Aurélie Filippetti : Il faut faire la différence entre la gauche mitterrandienne et les militants qui sont engagés dans le combat pour la justice sociale. Les Verts ont été les premiers à dire que l'environnement était le nouveau vecteur des injustices sociales.  :bravo:

Tupello : Si la classe ouvrière existe, comment peut-elle se retrouver représentée par les partis de l'ex-gauche plurielle ?

Fav : Les ouvriers votent-ils pour les Verts ?

Aurélie Filippetti : Je suis trop jeune pour avoir envie de me concentrer sur le bilan de la gauche plurielle. :blink:  C'est dommage que les Verts ne soient pas davantage ancrés dans les milieux ouvriers. Mais nous sommes un parti jeune aussi, et on a besoin de temps pour expliquer que l'environnement et le social sont les deux faces de la même médaille.

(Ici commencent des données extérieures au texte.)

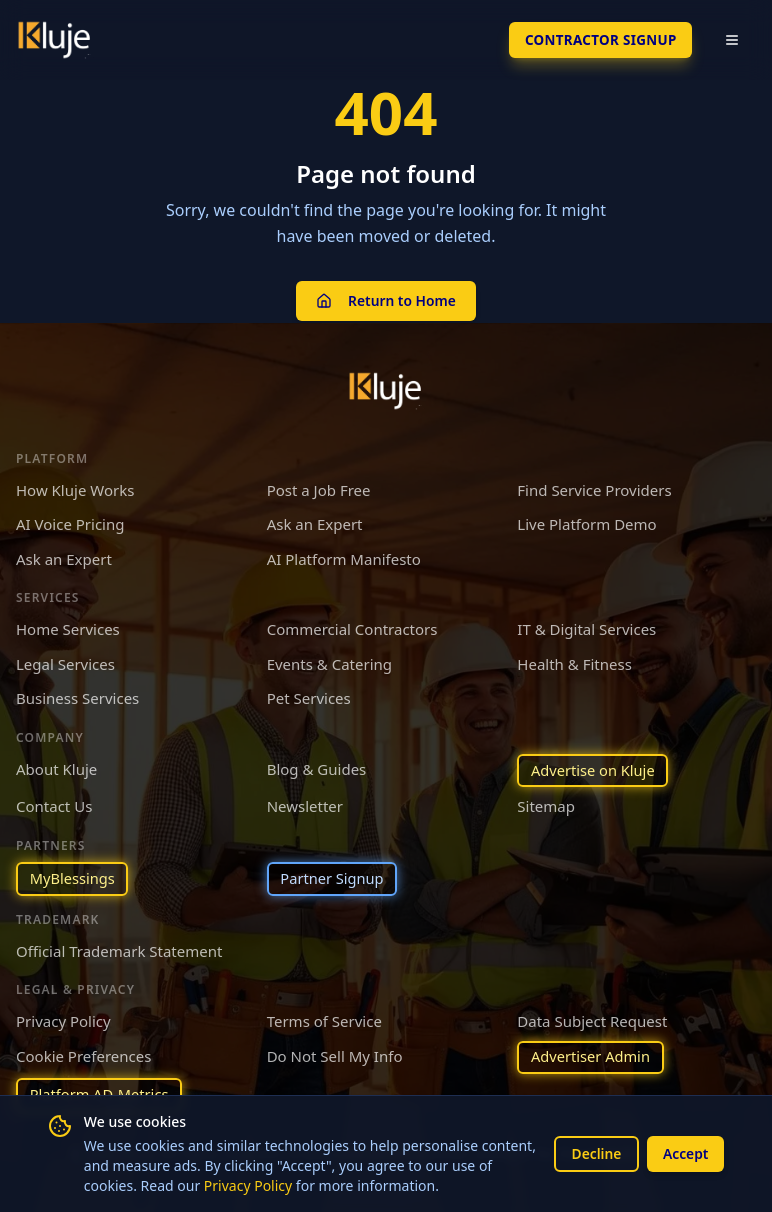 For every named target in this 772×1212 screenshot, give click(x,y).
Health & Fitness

Rachid : Et l'extrême droite ?

Aurélie Filippetti : L'extrême droite est présente dans les quartiers ouvriers, car elle profite de l'insécurité sociale pour agiter ses thèses xénophobes. Mais Jean-Marie Le Pen est l'homme politique qui a le plus profond mépris pour les ouvriers.

Rachid : Le Front national s'est-il dirigé vers les ouvriers (par des discours séduisants...) ou les ouvriers, exaspérés et peu "instruits", se sont-ils réfugiés chez lui, en dernier recours ?

Aurélie Filippetti : Le FN a fait une politique de conquête des quartiers défavorisés, en utilisant des discours simplistes pour répondre à des situations tragiques. Mais, même si l'on peut trouver des explications sociales au vote FN, je suis quand même en colère contre ceux des ouvriers qui votent FN, car ils oublient que derrière le racisme au faciès, il y a le racisme de classe. On s'en prend aujourd'hui aux "Arabes", on s'en prendra demain aux autres ouvriers. :ohmy:

Jaurès : Quel regard portez-vous sur la disparition du Parti communiste dans le paysage politique et dans la place qu'il avait acquise dans le monde ouvrier ?

Aurélie Filippetti : Pour moi, le Parti communiste français a une lourde part de responsabilité dans la désillusion du politique au sein du monde ouvrier. Malheureusement, avec le PCF disparaît en même temps toute la contre-culture portée par l'identité communiste. Le communisme était aussi un moyen pour les ouvriers d'accéder à une fierté, à une reconnaissance. Et les injustices sociales n'ont pas disparu avec la chute du mur de Berlin.

Yamine : Comment les partis politiques de gauche "traditionnelle" peuvent-ils regagner l'espace et donc le vote ouvrier ?

Aurélie Filippetti : En s'intéressant plus qu'ils ne l'ont fait jusqu'à présent au monde ouvrier, au monde du travail, et en écoutant un peu moins les sirènes des grands patrons d'entreprises qui disposent d'instruments de lobbying puissants. Les travailleurs modestes, eux, n'ont pas ces outils de lobbying.

Cyril : La gauche bobo n'est-elle pas très éloignée des aspirations actuelles de la classe ouvrière, qui a envie de consommer et de prospérer ? L'écologie n'est-elle pas une préoccupation de riches ?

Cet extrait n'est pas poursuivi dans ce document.